_Requirement_:
Take the listing below and print exactly the lines starting at the line containing "Inconsistent part quality" and ending at the line containing "functionality", both ends included, and no others.

_Data under study_:
━━━━

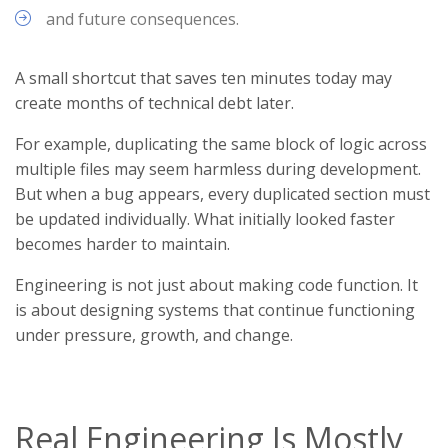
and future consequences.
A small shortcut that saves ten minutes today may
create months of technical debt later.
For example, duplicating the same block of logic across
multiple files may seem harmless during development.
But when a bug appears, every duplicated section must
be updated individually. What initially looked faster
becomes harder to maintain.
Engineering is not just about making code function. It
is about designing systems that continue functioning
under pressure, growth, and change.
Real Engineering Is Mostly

━━━━

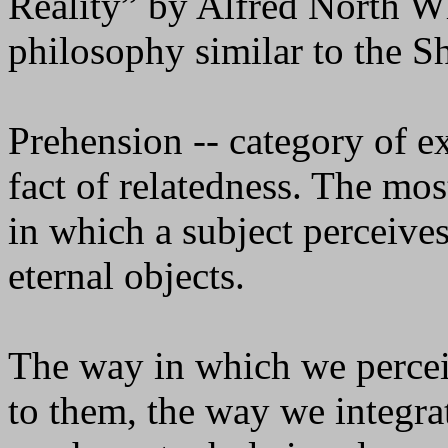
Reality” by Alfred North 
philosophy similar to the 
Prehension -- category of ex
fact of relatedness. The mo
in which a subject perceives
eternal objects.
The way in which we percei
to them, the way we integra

━━━━

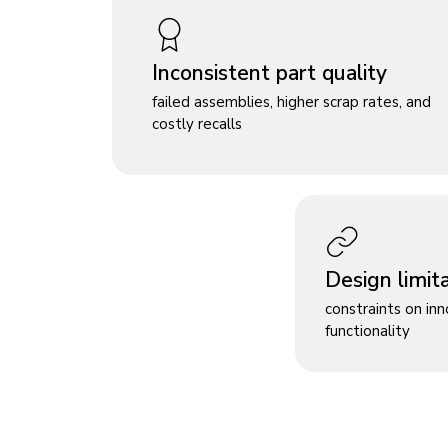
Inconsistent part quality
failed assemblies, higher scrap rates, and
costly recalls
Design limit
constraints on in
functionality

━━━━

_Answer space_:
Inconsistent part quality
failed assemblies, higher scrap rates, and
costly recalls
Design limit
constraints on in
functionality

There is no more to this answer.